Actions over words. Watch what he really does. Many employers will say this, but in practice they'll keep the same number of employees because they still maximize their profit that way. Likely this employer wants to scare the public but not scare his current employees.

sderenzi
11-13-06, 05:30 PM
I really think everyone needs to honestly look at this scenerio. Someone on the forums mentioned even if jobs are lost what does it matter if the wages being made aren't enough to live on? I don't know about you guys but if people lost jobs that were so low paying I don't think they'd really care, nor would I.

Money isn't the problem, the issue is reality. What we see is companies thinking so little of those working for them they can't see even raising pay 1 dollar let alone a few. If the business can't afford to pay the employees a proper wage then it deserves to be closed down.

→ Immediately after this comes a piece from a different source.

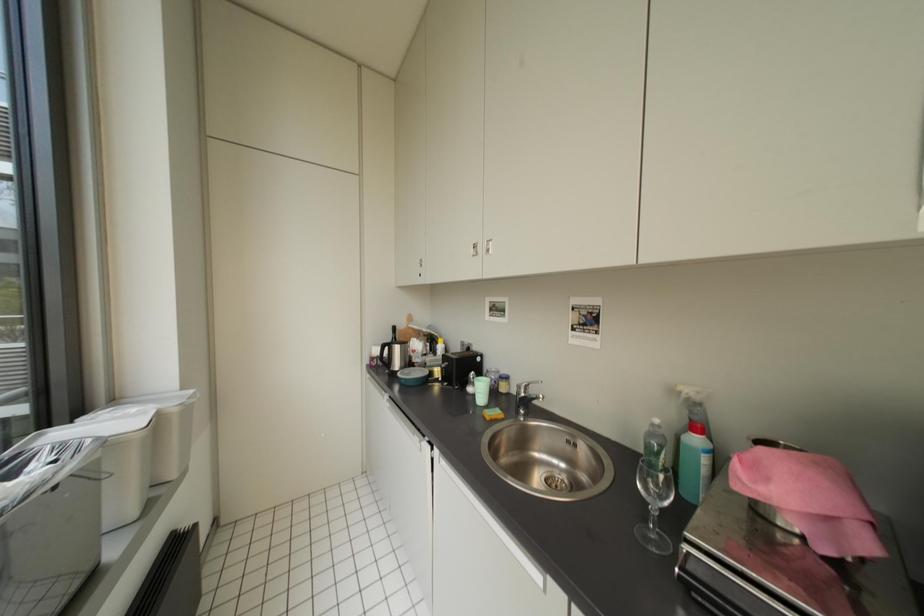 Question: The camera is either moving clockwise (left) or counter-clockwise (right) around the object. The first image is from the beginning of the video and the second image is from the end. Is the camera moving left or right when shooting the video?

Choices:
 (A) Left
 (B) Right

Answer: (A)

I have no sympathy for pathetic companies with so little understanding of financial systems they can't afford to pay people a descent living wage. Think of this, if Microsoft began cutting pay by 1/2 they'd double the amount of jobs they could open to the public, yet if no one feels it's enough to live on then who the hell cares?!

With the logic presented here having a company with 100 employees paying them .50 cents is better then having 10 employees making 11 an hour. That's just not reasonable in my opinion. With the cost of survival going up it seems to me there is a line being drawn, one between workers and the business's.

In the future I believe there will be a very large economic failing in the USA due to it's inability to reason things out fairly. When that happens they'll scream "the workers want to much money" but it won't help, they're the ones that can't manage things not the employees.

I'm gonna go throw up now because this entire topic makes me sick.

John99
11-13-06, 05:45 PM
I'm gonna go throw up now because this entire topic makes me sick.

just think if minimum wage were 1\2 what it is now you could hire someone to clean your puke full time...imagine how happy someone would be that you were so nice as to give them a job.

sderenzi
11-13-06, 05:48 PM
If that makes someone happy then this world is even sicker then I thought. Work should be at least descent and something worth doing, I couldn't consiously pay anyone to clean up a mess I made, it just feels wrong.

I think the USA really needs to stop it's whining about jobs and start thinking.

John99
11-13-06, 05:53 PM
dude it was a JOKE...I think everyone should be paid more.

sderenzi
11-13-06, 06:27 PM
A joke?? A joke! You little piece of......... LOL nevermind I'm messing.

Yeah so umm it's funny I was just a little touchy considering how annoyed these big companies make me with their whining blah blah "I don't have enough money to pay you" blah blah. They're stupid and if they can't pay workers I'd rather see them burn in the deepest pits of hell until Microsoft takes over the world!

yuri_sakazaki
11-13-06, 06:31 PM
"With the logic presented here having a company with 100 employees paying them .50 cents is better then having 10 employees making 11 an hour. That's just not reasonable in my opinion."

In my opinion, it isn't a matter of getting the most pay or the most jobs, but about having as many people have fair pay as possible. I don't think making an employer pay a certain amount is fair, just like making the employee labor overtime for no compensation is unfair. In my opinion, "fair" is only DEFINABLE by what both parties agree to, although that may not end up being ideal (because "fair" is such an arbitrary term). Anyway, it's better that the employees get a right wage than more employees get any wage. But forbidding an employer to pay less than a certain amount for ANY job is not right.